3D Systems could see double-digit revenue growth
Analysts Amit Daryanani, Mitch Steves and Karl Ackerman say they think 3D Systems Corporation (NYSE:DDD) could see revenue growth of at least 25% over the next several years. They see the company’s 3D printing moving from just prototyping into the mass manufacturing industry as well as the broader consumer market.
In addition to the company’s “organic” opportunities for growth, they think the company will increase its opportunities through acquisitions.
Why 3D’s valuation might be worth it
The RBC team said they do realize that many investors see 3D’s valuation as being high, they think it is justified. They say the technology owned by the company is “massively disruptive” and will affect the $13 trillion manufacturing industry. They also note that 3D has “material market share” and say that it now has seven different printing technologies and metal capabilities after its acquisition of Phenix. They also expect margins to increase thanks to better mix and more acquisitions in the future.
The analysts see 3D printing as one of the IT hardware industry’s few segments which will see at least 20% organic growth over the next several years. In addition, they see a number of catalysts which could provide some tailwinds to these growth trends, like consumer adoption. They also see the healthcare, automotive and aerospace industries as offering the most promising places 3D printing could find growth.

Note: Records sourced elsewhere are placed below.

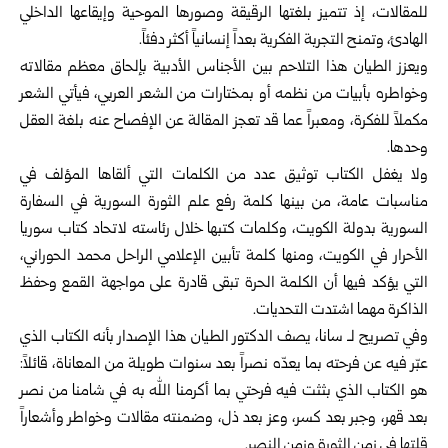
للمقالات، إذ تتميز بلغتها الرقيقة وصورها الموحية وإيقاعها الداخلي
الهادئ، وتمنح التجربة الفكرية بعداً إنسانياً أكثر دفئاً.
ويعزز الطيان هذا التلاحم بين الأجناس الأدبية بإلحاق معظم مقالاته
وخواطره بأبيات من نظمه أو بمختارات من الشعر العربي، فيأتي الشعر
مكملاً للفكرة، ومعبراً عما قد تعجز المقالة عن الإفصاح عنه بلغة العقل
وحدها.
ولا يغفل الكتاب توثيق عدد من الكلمات التي ألقاها المؤلف في
مناسبات عامة، من بينها كلمة رفع علم الثورة السورية في السفارة
السورية بدولة الكويت، وكلمات كتبها خلال رئاسته لاتحاد كتاب سوريا
الأحرار في الكويت، ومنها كلمة تأبين الإعلامي الراحل محمد الحوراني،
التي يؤكد فيها أن الكلمة الحرة تبقى قادرة على مواجهة القمع وحفظ
الذاكرة مهما اشتدت التحديات.
وفي تصريح لـ سانا، يصف الدكتور الطيان هذا الإصدار بأنه الكتاب الذي
عبّر فيه عن فرحته بما يعدّه نصراً بعد سنوات طويلة من المعاناة، قائلاً:
هو الكتاب الذي بثثت فيه فرحتي بما أكرمنا الله به في شامنا من نصر
بعد قهر، وجبر بعد كسر، وعز بعد ذل، وضمنته مقالات وخواطر وأشعاراً
قلتها في زمن الثورة وزمن النصر.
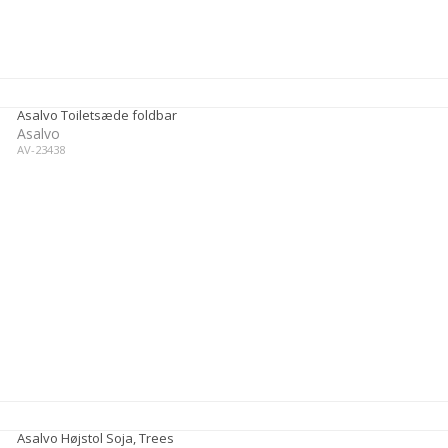
Asalvo Toiletsæde foldbar
Asalvo
AV-23438
Asalvo Højstol Soja, Trees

3D aggressively pursues acquisitions
They note that 3D Systems Corporation (NYSE:DDD) has bought out about 40 different companies since 2009, which has resulted in a 46% compound annual growth rate between the 2009 and 2013 fiscal years. As the company continues its aggressive acquisition strategy and also increases its focus on research and development, RBC Capital analysts believe 3D will be able to capitalize on future opportunities.
They’re expecting to see “significant” improvements in margins through 2013 as 3D Corporation (NYSE:DDD)’s revenue mix shifts toward revenue streams with higher margins. These better margins should give earnings per share a boost. Specifically, they expect to see 3D’s recurring revenue move toward 80% of it coming from higher sales of material, software and services. They also believe the company’s materials mix will shift “exclusively to integrated material sales.” In addition, they believe better margins in 3D’s Quickparts Services will result from the company’s recent acquisitions.